Une enquête a été ouverte après l'agression filmée d'une femme transgenre dimanche à Paris en marge d'un rassemblement de soutien au peuple algérien, un incident qui a provoqué l'indignation de plusieurs responsables politiques et d'associations en France.

Mis à jour le 3 avr. 2019
AGENCE FRANCE-PRESSE

Sur une vidéo diffusée sur les réseaux sociaux, une femme transgenre est prise à partie par plusieurs personnes en marge d'un rassemblement dans le centre de Paris en faveur d'un changement de régime en Algérie, avant d'être mise à l'écart par le service de sécurité de la compagnie de transport public RATP.

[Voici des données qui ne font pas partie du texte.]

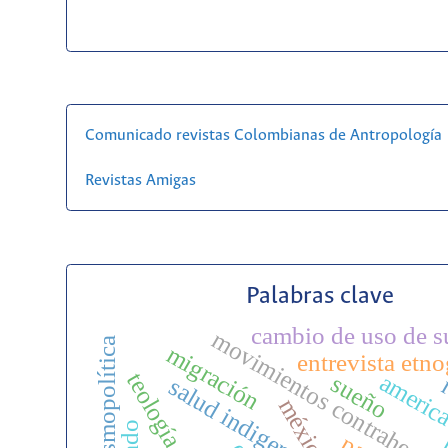
Comunicado revistas Colombianas de Antropología
Revistas Amigas
Palabras clave
cambio de uso de s
movimientos contrahege
cosmopolítica
migración
entrevista etno
america
sueño
r
salud indigena
méxico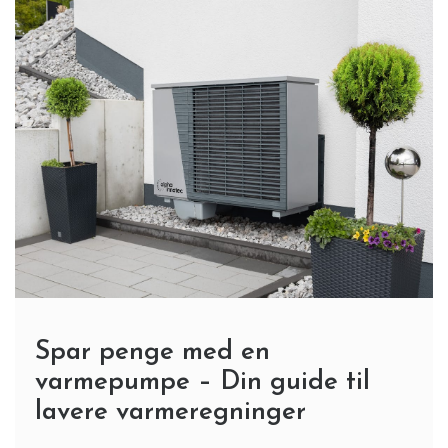
Spar penge med en
varmepumpe – Din guide til
lavere varmeregninger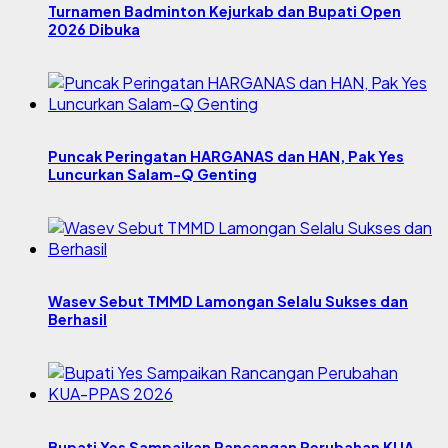
Turnamen Badminton Kejurkab dan Bupati Open
2026 Dibuka
Puncak Peringatan HARGANAS dan HAN, Pak Yes
Luncurkan Salam-Q Genting
Wasev Sebut TMMD Lamongan Selalu Sukses dan
Berhasil
Bupati Yes Sampaikan Rancangan Perubahan KUA-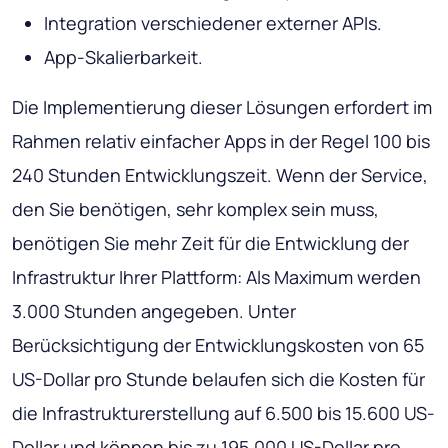
Integration verschiedener externer APIs.
App-Skalierbarkeit.
Die Implementierung dieser Lösungen erfordert im
Rahmen relativ einfacher Apps in der Regel 100 bis
240 Stunden Entwicklungszeit. Wenn der Service,
den Sie benötigen, sehr komplex sein muss,
benötigen Sie mehr Zeit für die Entwicklung der
Infrastruktur Ihrer Plattform: Als Maximum werden
3.000 Stunden angegeben. Unter
Berücksichtigung der Entwicklungskosten von 65
US-Dollar pro Stunde belaufen sich die Kosten für
die Infrastrukturerstellung auf 6.500 bis 15.600 US-
Dollar und können bis zu 195.000 US-Dollar pro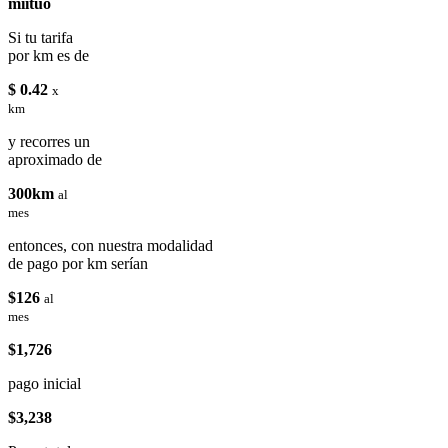
miituo
Si tu tarifa
por km es de
$ 0.42
x
km
y recorres un
aproximado de
300km
al
mes
entonces, con nuestra modalidad
de pago por km serían
$126
al
mes
$1,726
pago inicial
$3,238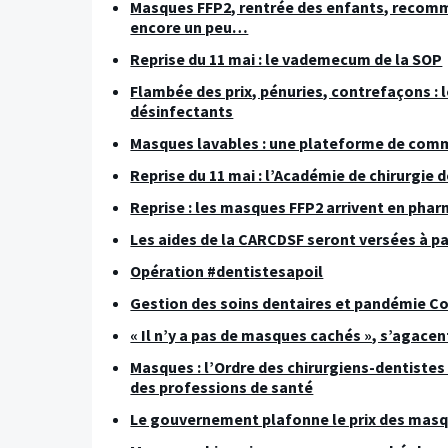
Masques FFP2, rentrée des enfants, recomman
encore un peu…
Reprise du 11 mai : le vademecum de la SOP
Flambée des prix, pénuries, contrefaçons : le
désinfectants
Masques lavables : une plateforme de com
Reprise du 11 mai : l’Académie de chirurgie 
Reprise : les masques FFP2 arrivent en phar
Les aides de la CARCDSF seront versées à pa
Opération #dentistesapoil
Gestion des soins dentaires et pandémie Co
« Il n’y a pas de masques cachés », s’agacen
Masques : l’Ordre des chirurgiens-dentistes
des professions de santé
Le gouvernement plafonne le prix des masqu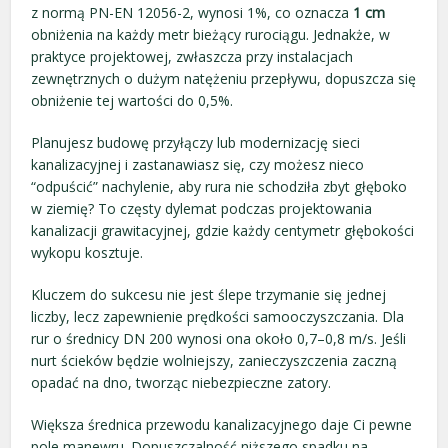
z normą PN-EN 12056-2, wynosi 1%, co oznacza
1 cm
obniżenia na każdy metr bieżący rurociągu. Jednakże, w
praktyce projektowej, zwłaszcza przy instalacjach
zewnętrznych o dużym natężeniu przepływu, dopuszcza się
obniżenie tej wartości do 0,5%.
Planujesz budowę przyłączy lub modernizację sieci
kanalizacyjnej i zastanawiasz się, czy możesz nieco
“odpuścić” nachylenie, aby rura nie schodziła zbyt głęboko
w ziemię? To częsty dylemat podczas projektowania
kanalizacji grawitacyjnej, gdzie każdy centymetr głębokości
wykopu kosztuje.
Kluczem do sukcesu nie jest ślepe trzymanie się jednej
liczby, lecz zapewnienie prędkości samooczyszczania. Dla
rur o średnicy DN 200 wynosi ona około 0,7–0,8 m/s. Jeśli
nurt ścieków będzie wolniejszy, zanieczyszczenia zaczną
opadać na dno, tworząc niebezpieczne zatory.
Większa średnica przewodu kanalizacyjnego daje Ci pewne
pole manewru. Dopuszczalność niższego spadku na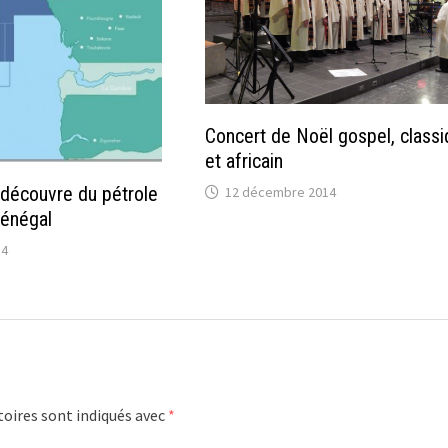
Concert de Noël gospel, class
et africain
 découvre du pétrole
12 décembre 2014
Sénégal
14
oires sont indiqués avec
*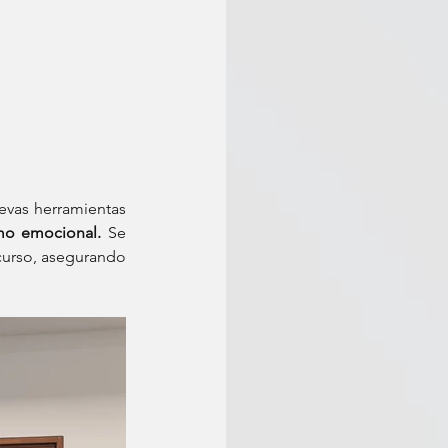
evas herramientas 
omo emocional.
 Se 
curso, asegurando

Sur les images, «on voit la foule vociférer et la personne essayer de se défendre, mais recevoir des coups et des insultes», décrit Joël Deumier, président de l'association SOS Homophobie, ajoutant que ces actes ne devaient pas rester «impunis».

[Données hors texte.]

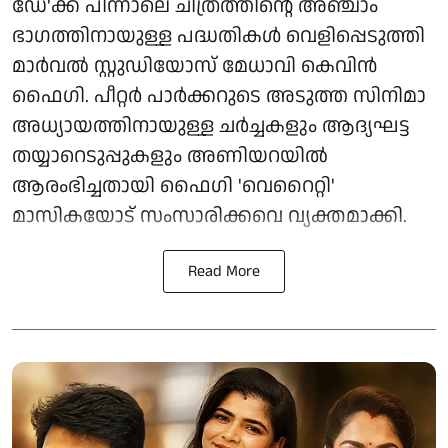
ഡേ'ക്ക് പിന്നാലെ ചിത്രത്തിന്റെ അഞ്ചാം
ഭാഗത്തിനായുള്ള പദ്ധതികൾ വെളിപ്പെടുത്തി
മാർവൽ സ്റ്റുഡിയോസ് മേധാവി കെവിൻ
ഫൈഗി. പീറ്റർ പാർക്കറുടെ അടുത്ത സിനിമാ
അധ്യായത്തിനായുള്ള ചർച്ചകളും ആദ്യഘട്ട
തയ്യാറെടുപ്പുകളും അണിയറയിൽ
ആരംഭിച്ചതായി ഫൈഗി 'വെറൈറ്റി'
മാസികയോട് സംസാരിക്കവെ വ്യക്തമാക്കി.
Read More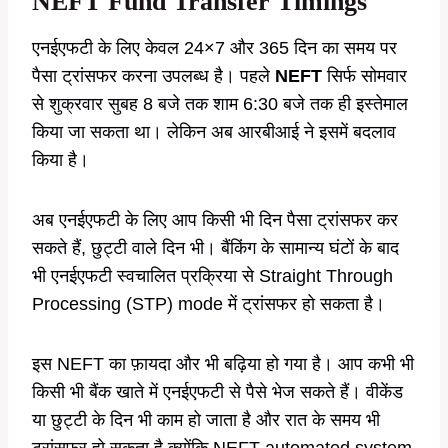
NEFT Fund Transfer
Timings
एनईएफटी के लिए केवल 24×7 और 365 दिन का समय पर
पैसा ट्रांसफर करना उपलब्ध है। पहले
NEFT
सिर्फ सोमवार
से शुक्रवार सुबह 8 बजे तक शाम 6:30 बजे तक ही इस्तेमाल
किया जा सकता था। लेकिन अब आरबीआई ने इसमें बदलाव
किया है।
अब एनईएफटी के लिए आप किसी भी दिन पैसा ट्रांसफर कर
सकते हैं, छुट्टी वाले दिन भी। बैंकिंग के सामान्य घंटों के बाद
भी एनईएफटी स्वचालित प्रक्रिया से Straight Through
Processing (STP) mode में ट्रांसफर हो सकता है।
इस NEFT का फ़ायदा और भी बढ़िया हो गया है। आप कभी भी
किसी भी बैंक खाते में एनईएफटी से पैसे भेज सकते हैं। वीकेंड
या छुट्टी के दिन भी काम हो जाता है और रात के समय भी
ट्रांसफर हो सकता है क्योंकि NEFT automated system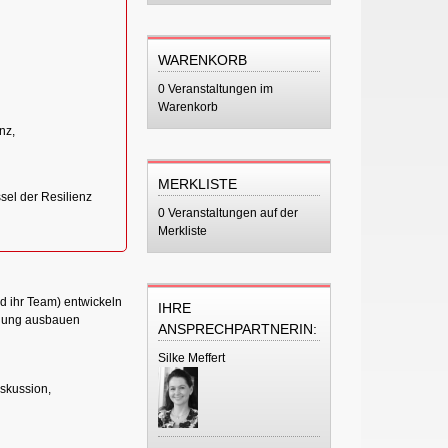
WARENKORB
0 Veranstaltungen im
Warenkorb
n
nz,
MERKLISTE
sel der Resilienz
0 Veranstaltungen auf der
Merkliste
d ihr Team) entwickeln
IHRE
tigung ausbauen
ANSPRECHPARTNERIN:
Silke Meffert
iskussion,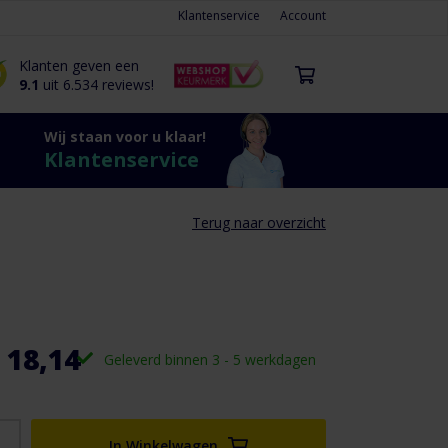
Klantenservice
Account
Klanten geven een
9.1
uit 6.534 reviews!
Wij staan voor u klaar!
Klantenservice
Terug naar overzicht
 18,14
Geleverd binnen 3 - 5 werkdagen
In Winkelwagen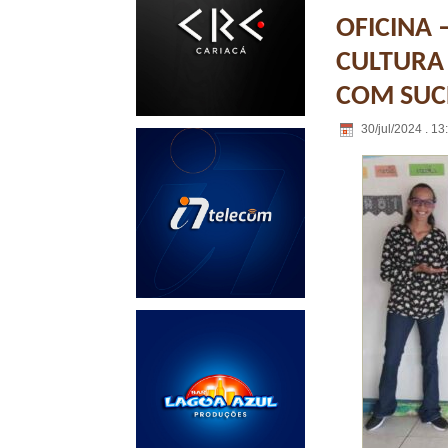
OFICINA 
CULTURA 
COM SUC
30/jul/2024 . 13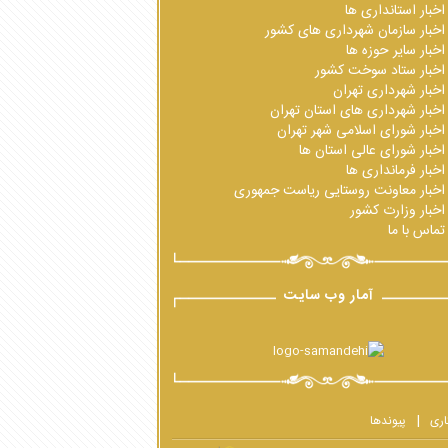
اخبار استانداری ها
اخبار سازمان شهرداری های کشور
اخبار سایر حوزه ها
اخبار ستاد سوخت کشور
اخبار شهرداری تهران
اخبار شهرداری های استان تهران
اخبار شورای اسلامی شهر تهران
اخبار شورای عالی استان ها
اخبار فرمانداری ها
اخبار معاونت روستایی ریاست جمهوری
اخبار وزارت کشور
تماس با ما
آمار وب سایت
اری
پیوندها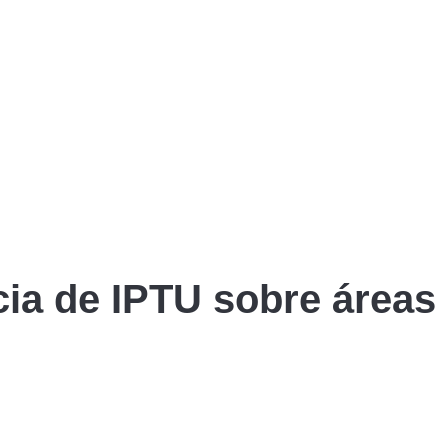
ncia de IPTU sobre área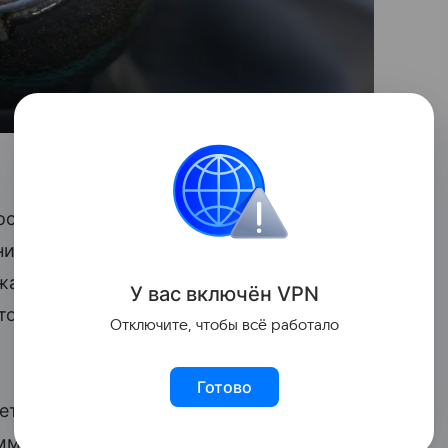
оспоминания о классических машинах
нической коробкой передач. Если
жать сцепление, автомобиль снизит
У вас включ
ён
V
P
N
этой системы появился в Lexus UX300e
Отключите, чтобы всё работало
Готово
т, что Toyota продолжает развивать эту
аммное обеспечение будет рассчитывать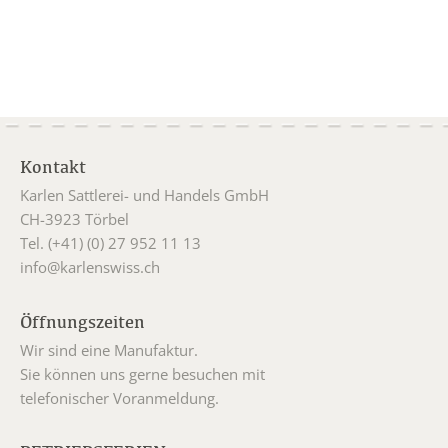
Kontakt
Karlen Sattlerei- und Handels GmbH
CH-3923 Törbel
Tel. (+41) (0) 27 952 11 13
info@karlenswiss.ch
Öffnungszeiten
Wir sind eine Manufaktur.
Sie können uns gerne besuchen mit
telefonischer Voranmeldung.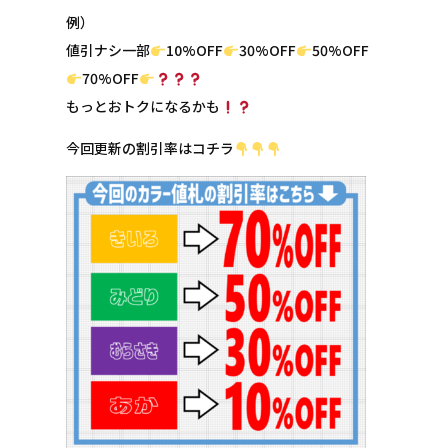
例）
値引ナシ一部
10%OFF
30%OFF
50%OFF
70%OFF
もっとおトクになるかも
今回更新の割引率はコチラ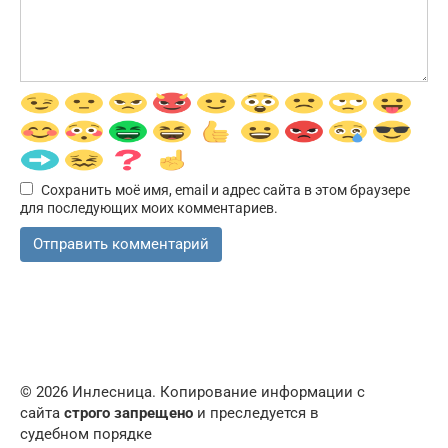
Сохранить моё имя, email и адрес сайта в этом браузере
для последующих моих комментариев.
© 2026 Инлесница. Копирование информации с
сайта
строго запрещено
и преследуется в
судебном порядке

Dans une entrevue à la chaîne BFMTV, la jeune femme, présentée comme Julia, a fustigé «une unité» de la part de ses agresseurs «pour (l') humilier». «Ça a été super violent», témoigne-t-elle. «Je me suis retrouvée face à trois individus [...] : l'un des trois [...] m'a dit "mais en fait t'as des seins! Je peux toucher?" et il m'a mis la main sur la poitrine».  

«Le troisième individu a sorti son sexe devant moi et l'a secoué en me disant que j'allais devoir lui faire plaisir», a-t-elle également rapporté, tout en appelant à éviter tout «amalgame», après avoir reçu des messages associant son agression avec la communauté algérienne.

Le parquet de Paris a ouvert une enquête pour «violences commises à raison de l'orientation sexuelle et de l'identité de genre», a précisé une source judiciaire, ajoutant qu'une personne avait été placée en garde à vue avant d'être relâchée.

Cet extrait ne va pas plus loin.